** Exercise requirements **
Your job is to return every line in the data holding the string "优先划扣卡".

** Task input **
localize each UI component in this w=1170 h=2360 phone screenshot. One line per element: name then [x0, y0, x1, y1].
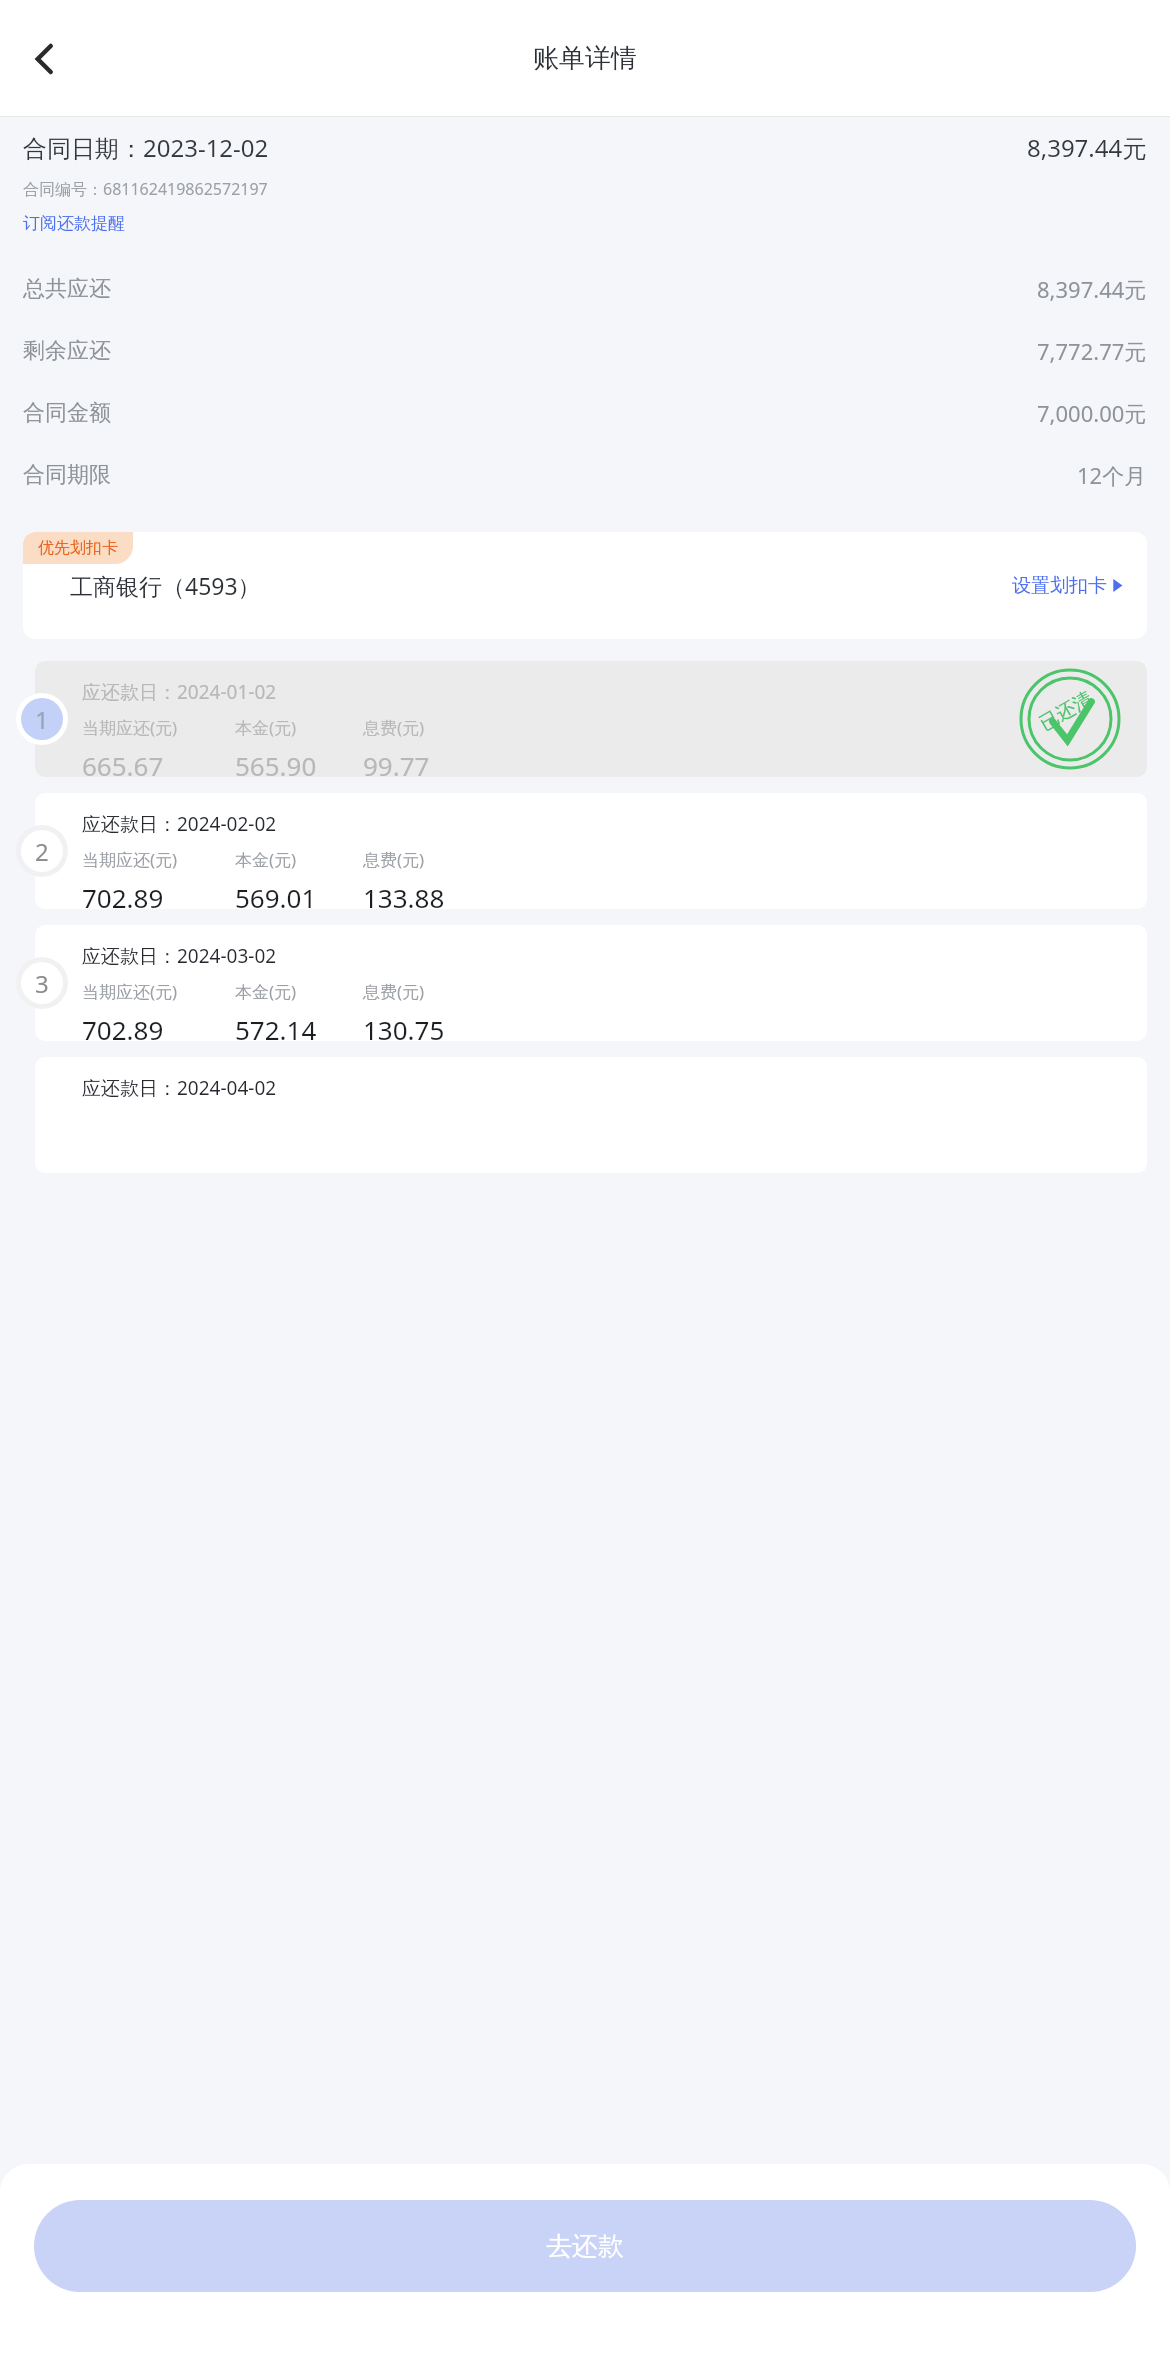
staticText: 7,000.00元	[1037, 398, 1147, 428]
staticText: 订阅还款提醒	[23, 213, 125, 234]
staticText: 息费(元)	[363, 848, 425, 871]
staticText: 7,772.77元	[1037, 336, 1147, 366]
staticText: 息费(元)	[363, 716, 425, 739]
staticText: 设置划扣卡	[1012, 574, 1107, 598]
staticText: 99.77	[363, 748, 430, 777]
staticText: 账单详情	[533, 42, 637, 75]
button[interactable]: 应还款日：2024-04-02	[35, 1057, 1147, 1173]
button[interactable]: 应还款日：2024-01-02	[35, 661, 1147, 777]
staticText: 合同编号：681162419862572197	[23, 178, 268, 200]
staticText: 优先划扣卡	[38, 538, 118, 558]
staticText: 剩余应还	[23, 337, 111, 365]
button[interactable]: Back	[14, 28, 76, 90]
staticText: 3	[35, 967, 49, 1000]
staticText: 8,397.44元	[1027, 131, 1147, 164]
button[interactable]: 应还款日：2024-02-02	[35, 793, 1147, 909]
staticText: 1	[35, 703, 49, 736]
staticText: 565.90	[235, 748, 317, 777]
staticText: 当期应还(元)	[82, 980, 178, 1003]
staticText: 702.89	[82, 1012, 164, 1041]
staticText: 2	[35, 835, 49, 868]
staticText: 息费(元)	[363, 980, 425, 1003]
staticText: 12个月	[1077, 460, 1147, 490]
staticText: 本金(元)	[235, 848, 297, 871]
staticText: 应还款日：2024-04-02	[82, 1075, 277, 1101]
staticText: 当期应还(元)	[82, 716, 178, 739]
button[interactable]: 订阅还款提醒	[23, 213, 125, 234]
staticText: 去还款	[546, 2230, 624, 2263]
staticText: 合同日期：2023-12-02	[23, 131, 269, 164]
button[interactable]: 去还款	[34, 2200, 1136, 2292]
staticText: 应还款日：2024-03-02	[82, 943, 277, 969]
staticText: 合同期限	[23, 461, 111, 489]
staticText: 572.14	[235, 1012, 317, 1041]
staticText: 130.75	[363, 1012, 445, 1041]
staticText: 已还清	[1035, 687, 1097, 736]
staticText: 本金(元)	[235, 716, 297, 739]
staticText: 合同金额	[23, 399, 111, 427]
staticText: 665.67	[82, 748, 164, 777]
staticText: 702.89	[82, 880, 164, 909]
staticText: 应还款日：2024-02-02	[82, 811, 277, 837]
staticText: 工商银行（4593）	[70, 570, 261, 601]
staticText: 569.01	[235, 880, 317, 909]
button[interactable]: 应还款日：2024-03-02	[35, 925, 1147, 1041]
staticText: 8,397.44元	[1037, 274, 1147, 304]
staticText: 133.88	[363, 880, 445, 909]
staticText: 当期应还(元)	[82, 848, 178, 871]
staticText: 本金(元)	[235, 980, 297, 1003]
staticText: 总共应还	[23, 275, 111, 303]
button[interactable]: 优先划扣卡	[23, 532, 1147, 639]
staticText: 应还款日：2024-01-02	[82, 679, 277, 705]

** Answer space **
staticText: 优先划扣卡	[38, 538, 118, 558]
button[interactable]: 优先划扣卡	[23, 532, 1147, 639]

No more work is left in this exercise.